Feature-Centric Methodology for Analyzing Cross-Chain NFT Migration Compatibility

Original Abstract

Cross-chain NFT migration refers to the process of transferring digital assets along with their associated functionalities and guarantees between distinct blockchain platforms. However, architectural divergences among these platforms introduce critical challenges, often resulting in features that fail to behave as intended. While protocol-level mechanisms can coordinate data transfer, they are insufficient to resolve deeper compatibility issues arising from fundamental differences in state organization, transaction execution, and ownership representation.

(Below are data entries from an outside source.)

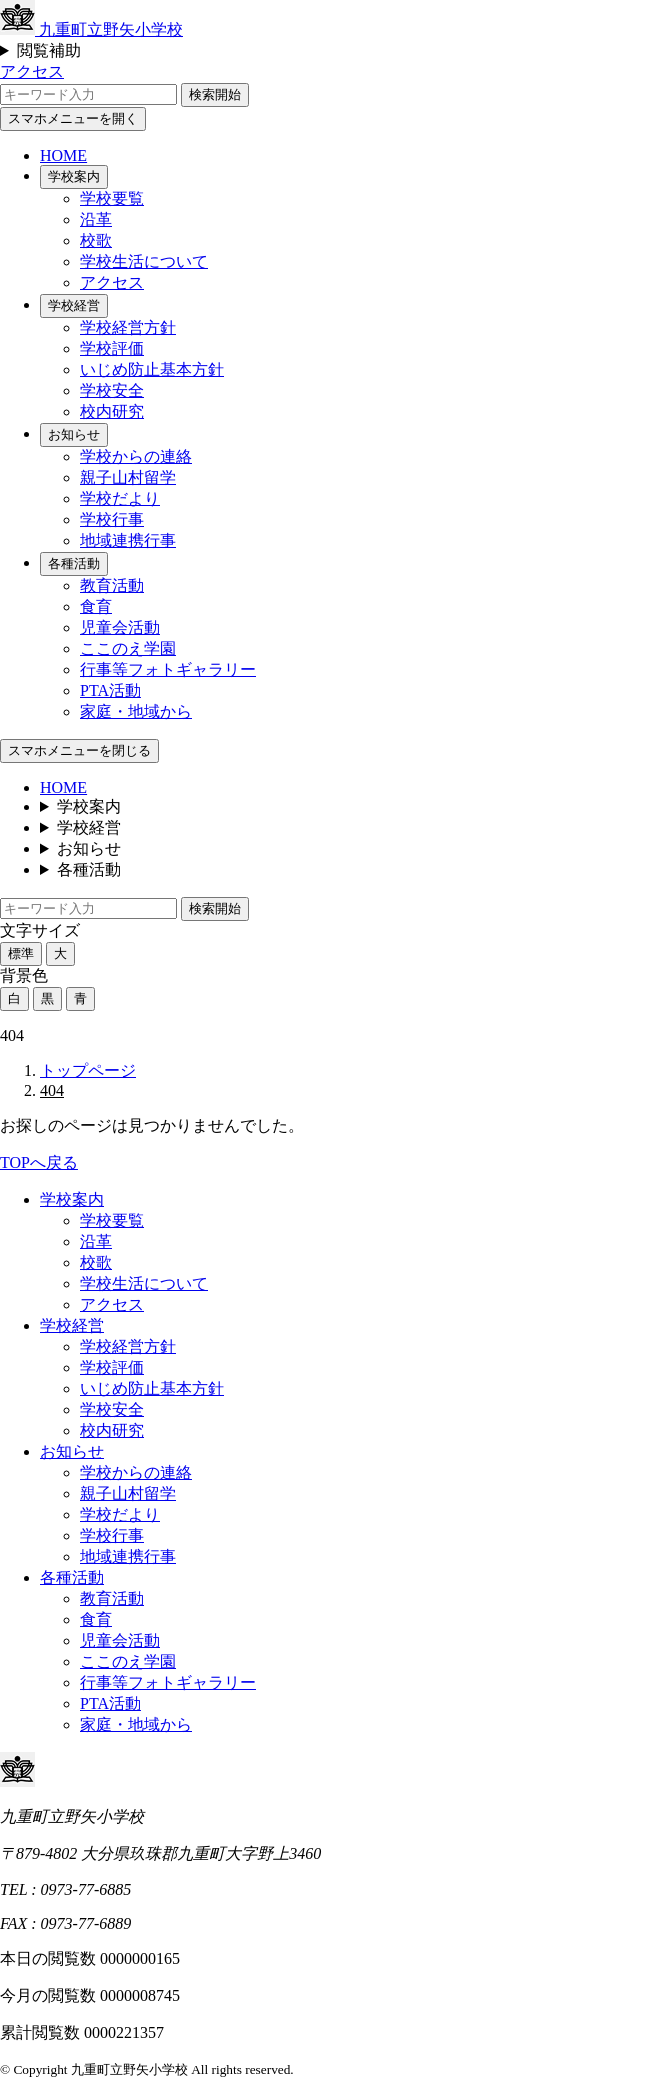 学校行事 (112, 519)
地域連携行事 (128, 540)
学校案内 (74, 176)
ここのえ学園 (128, 648)
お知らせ (74, 434)
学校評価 (112, 348)
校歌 (96, 240)
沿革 (96, 219)
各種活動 (74, 563)
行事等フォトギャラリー (168, 669)
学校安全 (112, 390)
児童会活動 (120, 627)
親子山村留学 (128, 477)
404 (52, 1090)
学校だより (120, 498)
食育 (96, 606)
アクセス (32, 71)
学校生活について (144, 261)
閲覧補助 (49, 50)
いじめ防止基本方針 (152, 369)
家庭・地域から (136, 711)
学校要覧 (112, 198)
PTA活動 (110, 690)
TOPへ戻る (39, 1162)
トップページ (88, 1070)
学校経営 (74, 305)
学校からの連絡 (136, 456)
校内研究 (112, 411)
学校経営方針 (128, 327)
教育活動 (112, 585)
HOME (63, 155)
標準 (21, 953)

Thus, the critical challenge lies in predicting which NFT features can be preserved, which require redesign, and which are fundamentally incompatible, prior to undertaking costly migration attempts. To address this challenge, we first derive a tailored four-layer NFT architecture based on standard blockchain stacks, distinguishing cryptographic, state-management, transaction-processing, and ownership primitives, with explicit upward dependencies. Building on this architecture, we conceptualize an NFT as a bundle of features and define successful cross-chain NFT migration as the preservation of these features. Grounded in this model, we propose a four-phase migration analysis methodology comprising source feature specification, primitive-level dependency mapping, target platform profiling, and compatibility assessment, which classifies each feature as natively preserved, partially mismatched, or completely mismatched. We evaluate this methodology through a proof-of-concept analysis of Ethereum-to-Solana NFT migration, identifying several incompatibility issues that hinder seamless NFT migration.